Brian, still feeling slightly queasy, contemplated another sleepless night, looked around at the faded palace that Eunice had built, with the extra-large maze that everyone could get through except him, and forty years of frustration with his over-expanded wife and family erupted. Without thinking, he said “I want a divorce”
Eunice, despite her over-adequate frame, jolted. But she was a proud woman with a mission to look after all her family, however large it turned out to be. She thought of today’s calls from people in places she hardly knew, whose claims to be related rested on the fact that they both bred the same cows, and their insistent pleas to come and stay. With Brian gone there would be a bit more room….
She clenched her fists, but released them. She fought back the tears of rejection as her mother had done when her father sent his wife to sleep in the cow shed for 6 years, and maintained the hauteur she had inherited from Maman. “Well if you’re going, then go now” she replied haltingly. Brian suddenly wondered if he had done the right thing. He recalled happier times, getting their first car and holidaying by the Med where the alcohol flowed like water and was almost as cheap. “Can I come back and see you whenever I like?” he whispered. “Maybe. So long as you remember that you have been my husband for 43 years and I expect to be kept in the manner to which I am accustomed,” was her stony retort. Brian looked in his wallet and it was almost empty. He would have to toil long and hard to get to sleep in his old bed again.
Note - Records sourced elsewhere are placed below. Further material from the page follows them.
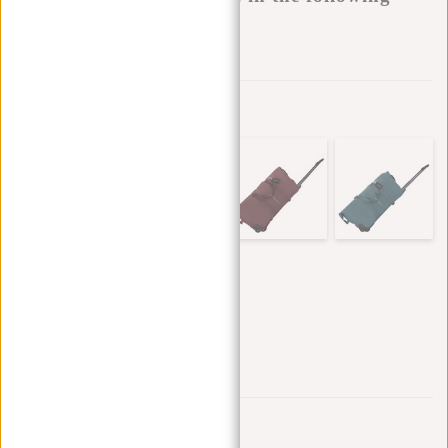
variants:
Zur Wunschliste hinzufügen
Andere Farben in dieser Serie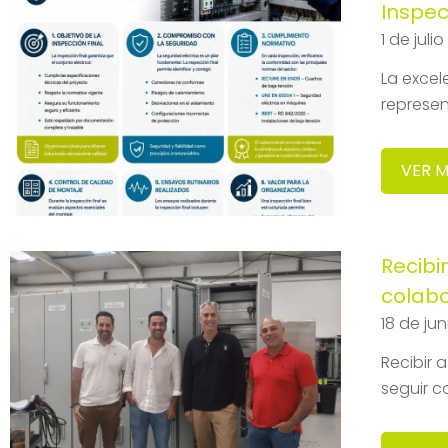
Inspec
1 de juli
La excel
represen
VER 
Recibi
colab
18 de ju
Recibir 
seguir c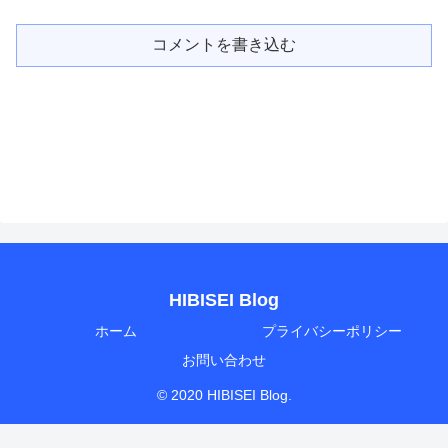
コメントを書き込む
HIBISEI Blog
ホーム
プライバシーポリシー
お問い合わせ
© 2020 HIBISEI Blog.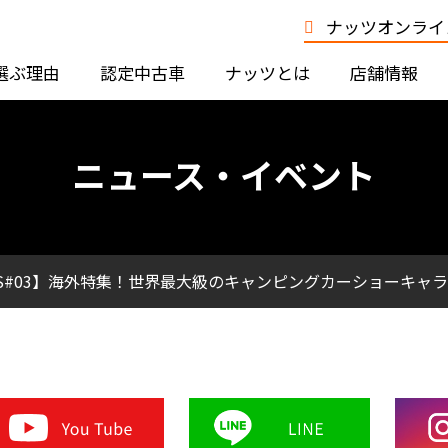
ナッツオンライン
選ぶ理由
認定中古車
ナッツとは
店舗情報
ニュース・イベント
 NUTS#03】海外特集！世界最大級のキャンピングカーショーキ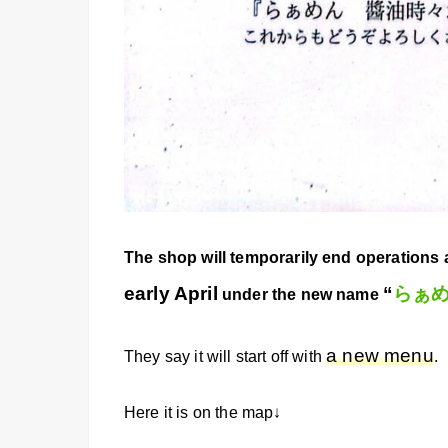
The shop will temporarily end operations
early April
“
らぁめ
under the new name
a new menu
They say it will start off with
.
Here it is on the map↓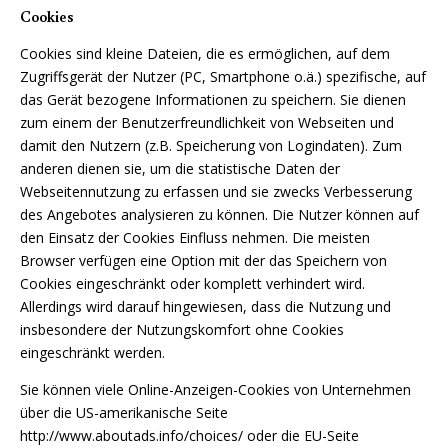
Cookies
Cookies sind kleine Dateien, die es ermöglichen, auf dem
Zugriffsgerät der Nutzer (PC, Smartphone o.ä.) spezifische, auf
das Gerät bezogene Informationen zu speichern. Sie dienen
zum einem der Benutzerfreundlichkeit von Webseiten und
damit den Nutzern (z.B. Speicherung von Logindaten). Zum
anderen dienen sie, um die statistische Daten der
Webseitennutzung zu erfassen und sie zwecks Verbesserung
des Angebotes analysieren zu können. Die Nutzer können auf
den Einsatz der Cookies Einfluss nehmen. Die meisten
Browser verfügen eine Option mit der das Speichern von
Cookies eingeschränkt oder komplett verhindert wird.
Allerdings wird darauf hingewiesen, dass die Nutzung und
insbesondere der Nutzungskomfort ohne Cookies
eingeschränkt werden.
Sie können viele Online-Anzeigen-Cookies von Unternehmen
über die US-amerikanische Seite
http://www.aboutads.info/choices/
oder die EU-Seite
He went back to stay with his Dad who was entertaining Uncle Sam and distant relatives from even farther off lands than Eunice’s brood. Bemoaning the fact that divorce seemed as much effort as marriage but without the benefits, his third cousin twice removed, while chewing on the lamb that he had brought from New Zealand asked, “Can’t you make a clean break with her? Might make things easier between you?”. “Hey, bud, great idea” said Sam. Brian thought it would be a strain but better than seemingly endless maintenance payments. Dad had just finished paying off Uncle Sam the money that he’d borrowed for his overseas expeditions some seventy years ago, so he might be willing to do something similar again.
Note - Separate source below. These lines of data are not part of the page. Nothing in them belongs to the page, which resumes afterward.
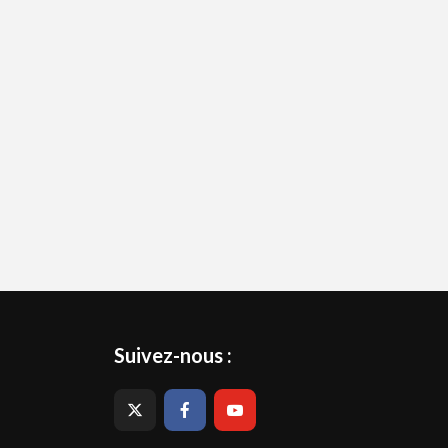
Suivez-nous :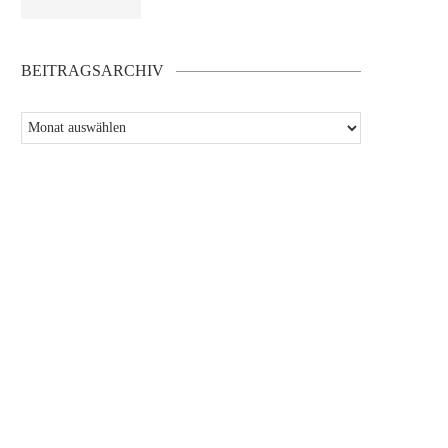
BEITRAGSARCHIV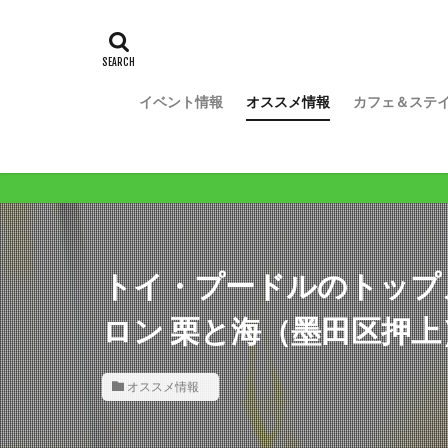
イベント情報
オススメ情報
カフェ＆ステ
ワンコライフ
トイ・プードルのトップ
ロン 栗と海（墨田区押上
オススメ情報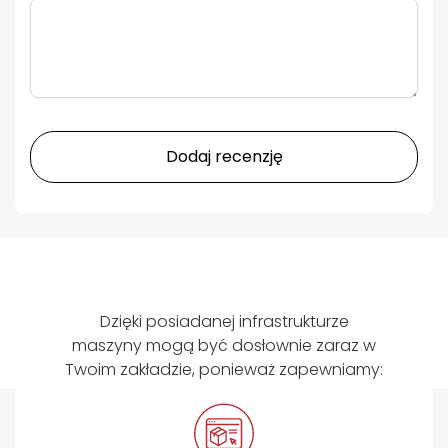
Dodaj recenzję
Dzięki posiadanej infrastrukturze
maszyny mogą być dosłownie zaraz w
Twoim zakładzie, ponieważ zapewniamy:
And so, many moons later, when the dust had settled and both Eunice and Brian were calm enough to negotiate their divorce like grown-ups, the decree absolute was signed. Eunice was to receive a one-off payment of a million dollars, which Brian borrowed from his relatives. His relatives promised to buy his insurances, which had always been the best in the world and were now really good value, and that he could come and stay whenever he wanted. Brian said to Eunice that, so long as there was room, then he would have her relatives to stay from time to time too, especially if they made themselves useful; after all Dad was getting on and there was no-one else to help him.
Brian went back to his Dad’s, made his old bed and lay down on it. It wasn’t quite as comfy as he remembered.